Remain-supporting Commons speaker John Bercow had the Electoral Commission set aside hundreds of thousands of pounds to fight the EU’s May 2019 elections all the way back in May 2018, when it was still the official policy that Britain would be leaving the bloc on March 29th.
The story, broken by The Sunday Times and The Sunday Telegraph last year, takes on new relevance as Prime Minister Theresa May announces she is seeking another Brexit delay, which will necessitate Britain’s participation in elections to the European Parliament — despite telling Parliament, “I think people would ask what on earth we were doing if, having voted nearly three years ago to leave the European Union, they were then asked to elect Members to the European Parliament” as recently as March 25th.
The reports in May 2018, fully a year before the European Parliament elections are supposed to take place, said that Speaker Bercow’s committee on the Electoral Commission quango had authorised a budget of £829,000 to pay for its “activities relating to a European Parliamentary election in 2019”.
“What do they know that is worth more than £800,000?” The Sunday Times asked at the time, reporting fears of “a plot to derail Brexit”.
“Tell us why, why, why has the Electoral Commission been given nearly a million pounds to prepare for… the European elections?” demanded Brexit campaign leader Nigel Farage on his LBC programme.
“It raises the question – are they planning for us not leaving the European Union? Are they ignoring what Theresa May has said and deliberately still believing that we won’t have left the EU?” asked Iain Duncan Smith, the Brexiteer and former Tory leader.
“It is complete madness to earmark money to spend on an election that the Prime Minister has already said we will not fight unless you are working to make sure the UK stays in the EU,” he added.
Mrs May had her constitution minister, Chloe Smith, write a letter to the Electoral Commission, saying that “The Government has been clear that there will be no European elections next year, as we are leaving the European Union… I am sure you will agree that it is important that there is clear advice to election administrators and local authorities and clarity for voters that UK will indeed be leaving the European Union on 29 March 2019, before the next European Parliament election.”

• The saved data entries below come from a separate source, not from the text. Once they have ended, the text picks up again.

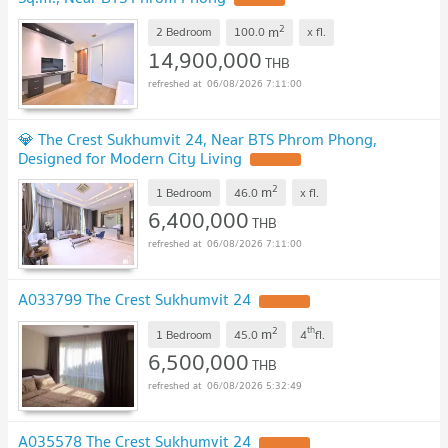
2
m
2 Bedroom
100.0
x
fl.
14,900,000
THB
06/08/2026 7:11:00
💎 The Crest Sukhumvit 24, Near BTS Phrom Phong,
Designed for Modern City Living
UPDATE !
2
m
1 Bedroom
46.0
x
fl.
6,400,000
THB
06/08/2026 7:11:00
A033799 The Crest Sukhumvit 24
UPDATE !
2
th
m
1 Bedroom
45.0
4
fl.
6,500,000
THB
06/08/2026 5:32:49
A035578 The Crest Sukhumvit 24
UPDATE !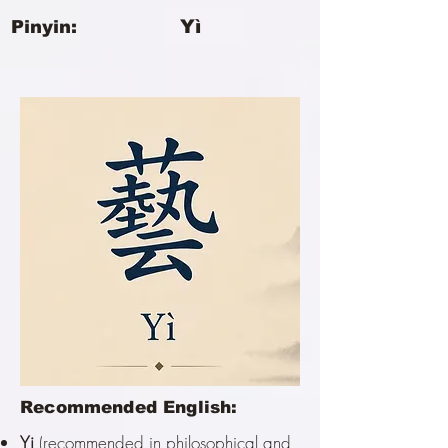
Yì
Pinyin:
Recommended English:
Yi
(recommended in philosophical and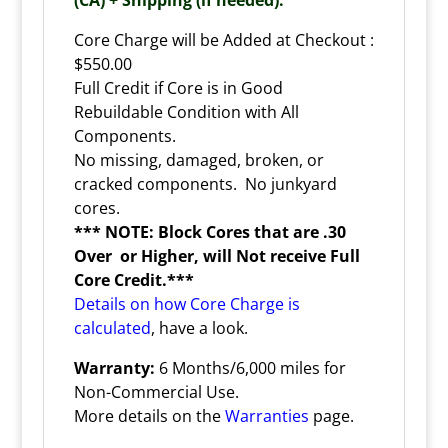
Core Charge will be Added at Checkout :
$550.00
Full Credit if Core is in Good
Rebuildable Condition with All
Components.
No missing, damaged, broken, or
cracked components. No junkyard
cores.
*** NOTE: Block Cores that are .30
Over or Higher, will Not receive Full
Core Credit.***
Details on how Core Charge is
calculated
, have a look.
Warranty:
6 Months/6,000 miles for
Non-Commercial Use.
More details on the
Warranties
page.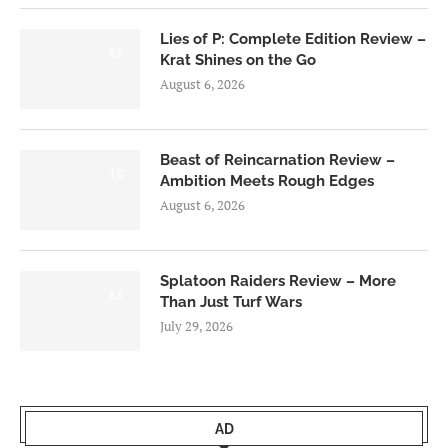
Lies of P: Complete Edition Review –
8.5
Krat Shines on the Go
August 6, 2026
Beast of Reincarnation Review –
7.0
Ambition Meets Rough Edges
August 6, 2026
Splatoon Raiders Review – More
8.5
Than Just Turf Wars
July 29, 2026
AD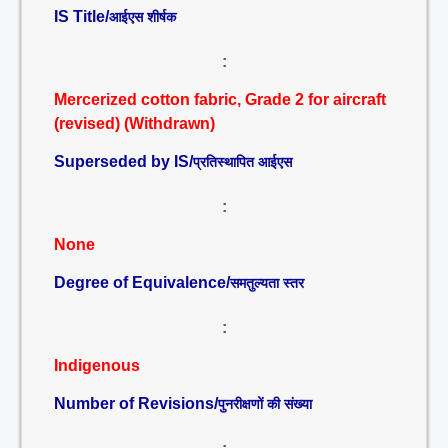
IS Title/
आईएस शीर्षक
:
Mercerized cotton fabric, Grade 2 for aircraft
(revised) (Withdrawn)
Superseded by IS/
प्रतिस्थापित आईएस
:
None
Degree of Equivalence/
समतुल्यता स्तर
:
Indigenous
Number of Revisions/
पुनरीक्षणों की संख्या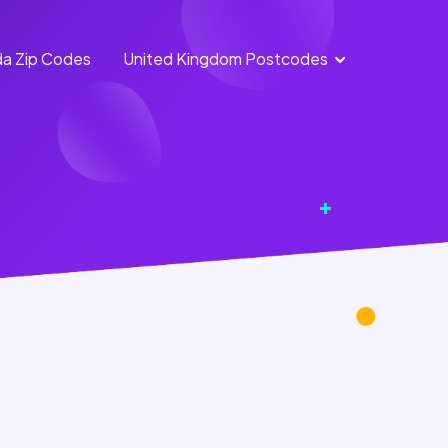
a Zip Codes
United Kingdom Postcodes
England
Scotland
Postcodes
Postcodes
Northern
Wales
Ireland
Postcodes
Postcodes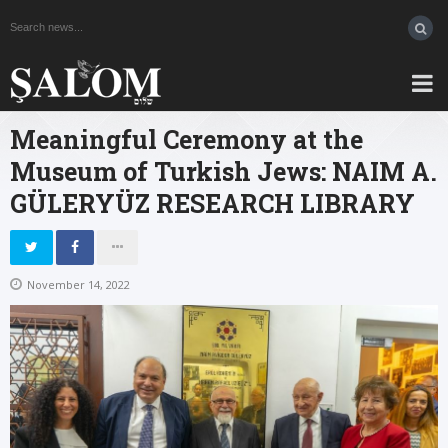
Meaningful Ceremony at the
Museum of Turkish Jews: NAIM A.
GÜLERYÜZ RESEARCH LIBRARY
November 14, 2022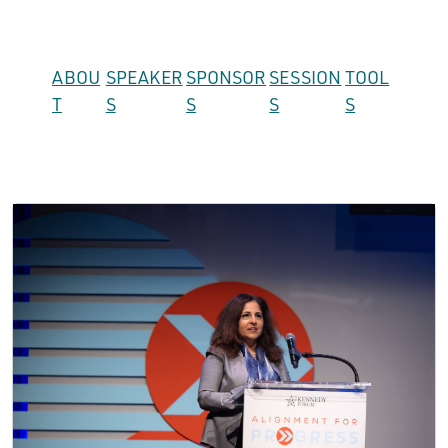
ABOU
SPEAKER
SPONSOR
SESSION
TOOL
T
S
S
S
S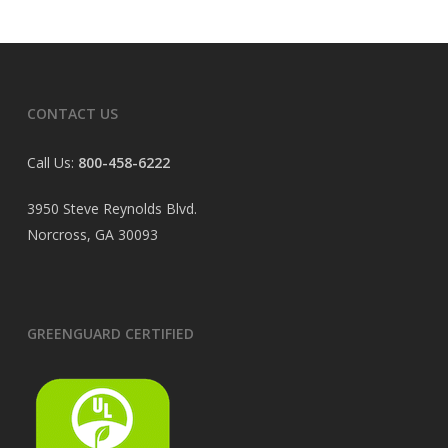
CONTACT US
Call Us:
800-458-6222
3950 Steve Reynolds Blvd.
Norcross, GA 30093
GREENGUARD CERTIFIED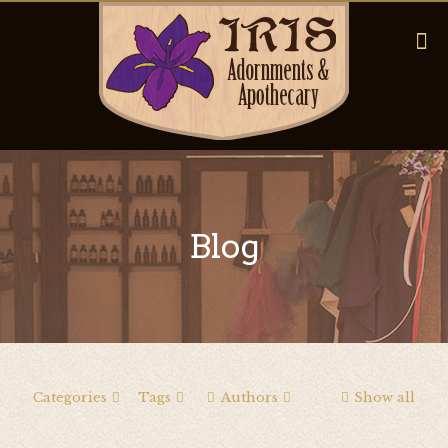
Blog
Categories
Tags
Authors
Show all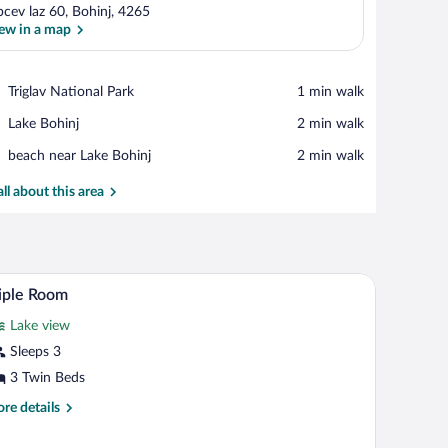
bcev laz 60, Bohinj, 4265
ew in a map
View in a map
Place,
Triglav National Park
‪1 min walk‬
Triglav
Place,
Lake Bohinj
‪2 min walk‬
National
Lake
Park
Place,
beach near Lake Bohinj
‪2 min walk‬
Bohinj
beach
near
all about this area
Lake
Bohinj
hair, a radiator, a mirror, and a framed picture on the wall.
A bunk bed room with a window, a radiator, and
iew
14
iple Room
l
Lake view
hotos
r
Sleeps 3
iple
3 Twin Beds
oom
re
re details
tails
r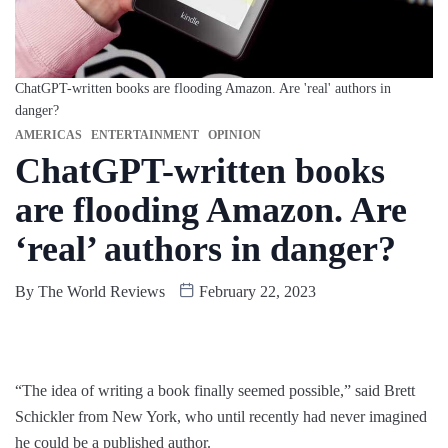
ChatGPT-written books are flooding Amazon. Are 'real' authors in
danger?
AMERICAS
ENTERTAINMENT
OPINION
ChatGPT-written books
are flooding Amazon. Are
‘real’ authors in danger?
By
The World Reviews
February 22, 2023
“The idea of writing a book finally seemed possible,” said Brett
Schickler from New York, who until recently had never imagined
he could be a published author.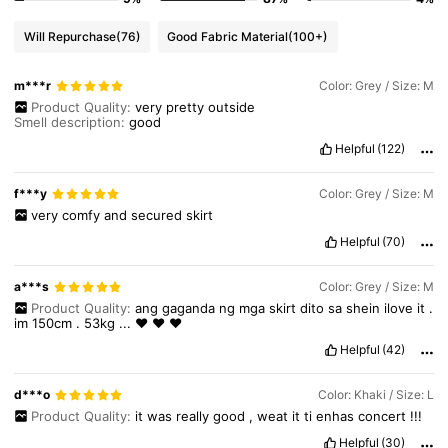
948K Followers
4.89
Will Repurchase
(76)
Good Fabric Material
(100+)
m***r
Color: Grey / Size: M
948K Followers
4.89
Product Quality:
very
pretty
outside
Smell description:
good
Helpful
(122)
948K Followers
4.89
f***y
Color: Grey / Size: M
very
comfy
and
secured
skirt
Helpful
(70)
a***s
Color: Grey / Size: M
Product Quality:
ang
gaganda
ng
mga
skirt
dito
sa
shein
ilove
it
.
im
150cm
.
53kg
...
❤️
❤️
❤️
Helpful
(42)
d***o
Color: Khaki / Size: L
Product Quality:
it
was
really
good
,
weat
it
ti
enhas
concert
!!!
Helpful
(30)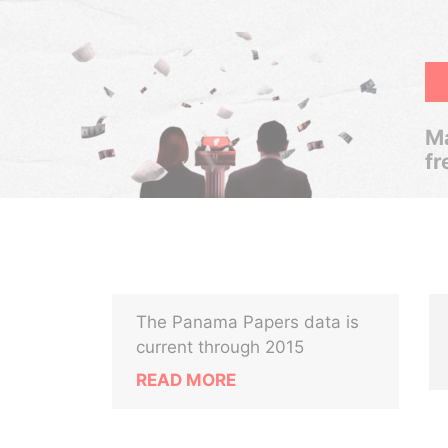
Ma
fr
The Panama Papers data is
current through 2015
READ MORE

She added: “It is the Government’s position that it would not be prudent for money to be spent preparing for elections that the Government is clear will not take place.”
However, the elections will indeed now be taking place in late May, now that the Prime Minister has gone back on her word — unless the European Council takes the unexpected step of ejecting Britain from the EU on its own initiative.
Quite apart from the money already spent on the shadow preparations for May’s elections, British taxpayers are set to foot a significant bill to complete them — over £100 million, according to a 2018 estimate of how much the country would have been saving by not taking part in the vote.
Perhaps even more concerningly, Breitbart London reported in 2018 that as well as making preparations for EU elections that weren’t legally meant to happen in Britain, the country’s Civil Service was also “wargaming” a second EU membership referendum.
Given claims in Westminster that the Prime Minister is preparing to offer a second referendum to Labour opposition leader Jeremy Corbyn as the price for supporting for her so-called Brexit “deal” through Parliament, these preparations by Britain’s deep state may soon be called into use.